O resto do Post alinha pelo mesmo diapasão. A estética aparece como sinónimo de harmonia. A imaginação (uma das mais importantes faculdades kantianas) aparece como algo que a ciência tem de ter como amarrada. A tese do Snow é deturpada ao ponto de se esgotar na questão do menosprezo da cultura científica. Um completo horror.

Depois de ler este post fico vez convencido da razão do Snow.

Anónimo disse...

Caro Carlos:

Tem algumas gralhas pouco importantes no texto:

Mas o que eu estava a perguntar equivalia, do ponto de vista científico, a esta outra perguntas pergunta

Os seres humanios desenvolveram-se a partir das primeiras espécies animais? humanos

(a imaginação na ciència está contida numa camisa de forças ciência
Se eu não fosse físico, seria preovavelmente músico provavelmente

De resto, gostei do texto. Sobre os relatórios de literacia em Portugal lembrava-me de ver qualquer coisa no blog sobre isso.
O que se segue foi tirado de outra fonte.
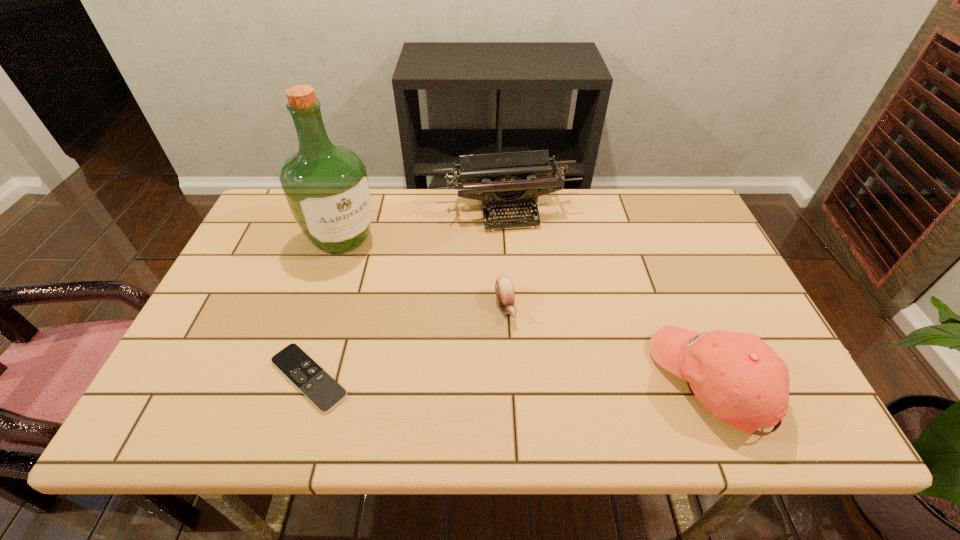 Find the location of a particular element. Image resolution: width=960 pixels, height=540 pixels. typewriter that is at the far edge is located at coordinates (505, 180).

The width and height of the screenshot is (960, 540). What are the coordinates of `remote control that is positioned at the near edge` in the screenshot? It's located at (316, 384).

Locate an element on the screen. baseball cap that is at the near edge is located at coordinates (740, 379).

Locate an element on the screen. The image size is (960, 540). object that is positioned at the left edge is located at coordinates (327, 187).

The image size is (960, 540). I want to click on object that is at the right edge, so click(740, 379).

The height and width of the screenshot is (540, 960). I want to click on object present at the far left corner, so click(x=327, y=187).

Locate an element on the screen. object that is at the near right corner is located at coordinates (740, 379).

The width and height of the screenshot is (960, 540). What are the coordinates of `free space at the far edge of the desktop` in the screenshot? It's located at (400, 189).

In order to click on free spot at the near edge of the desktop in this screenshot , I will do `click(260, 385)`.

Identify the location of vacant point at the left edge. The image size is (960, 540). (245, 343). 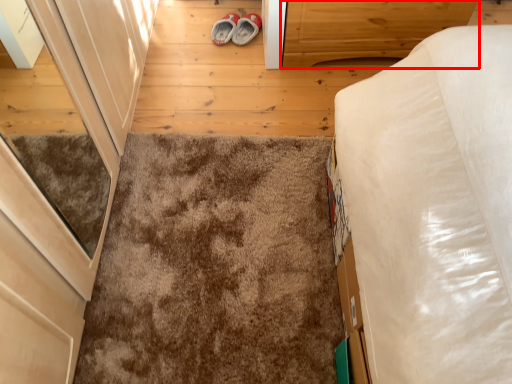 Question: Considering the relative positions of cabinetry (annotated by the red box) and mat in the image provided, where is cabinetry (annotated by the red box) located with respect to the staircase?

Choices:
 (A) right
 (B) left

Answer: (A)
Pesquisei em literacia e descobri logo (obrigado pela pesquisa que incluiram no blog, mas não seria altura de repensarem os tags?)

Continuam, fazem parte do projecto PISA. Os posts são

Literacia científica

Literacia científica: à procura do arco-íris

Anónimo disse...

Penso que para se ser um virtuoso em violino é preciso mais do que arte: muita técnica, muita disciplina mental, muita capacidade para se ler(com extrema rapidez, e à primeira vista) uma linguagem complexa como a da música (porventura tão complexa como a da matemática?). A disciplina e determinação para se chegar lá pode ser a mesma que na ciência, mas o resto é, parece-me, bastante diferente. Aprender música a sério (num Conservatório) ajuda, a meu ver, a disciplinar a mente e a autonomizar o indivíduo pensante, e isso são aspectos essenciais da actividade científica. Não creio que se deva encarar o ensino artístico apenas como privilégio daqueles que, mais tarde, querem ser artistas. Nem acho que toda a arte deva ser vista, necessariamente, como «harmonia», se bem que, numa orquestra, seja essencial a coordenação às milésimas de segundo com todos os outros intérpretes, o que também pode ser descrito como «harmonia» (mas a arte não serve apenas para dispor bem, ou como ingrediente decorativo nas nossas vidas: a coisa é bem mais complicada, e difícil de explicar!). O ensino da música (como o das línguas) faz muito bem aos outros, também, que nunca serão virtuosos artistas, e que não deviam ser excluídos da possibilidade de acederem a esse conhecimento. É confrangedor que se corte tanto no número de vagas para aprender música, no Conservatório...! As horas passadas por um aluno no Conservatório são depois compensadas em menos dinheiro pago pelas famílias a explicadores de matemática, e assim.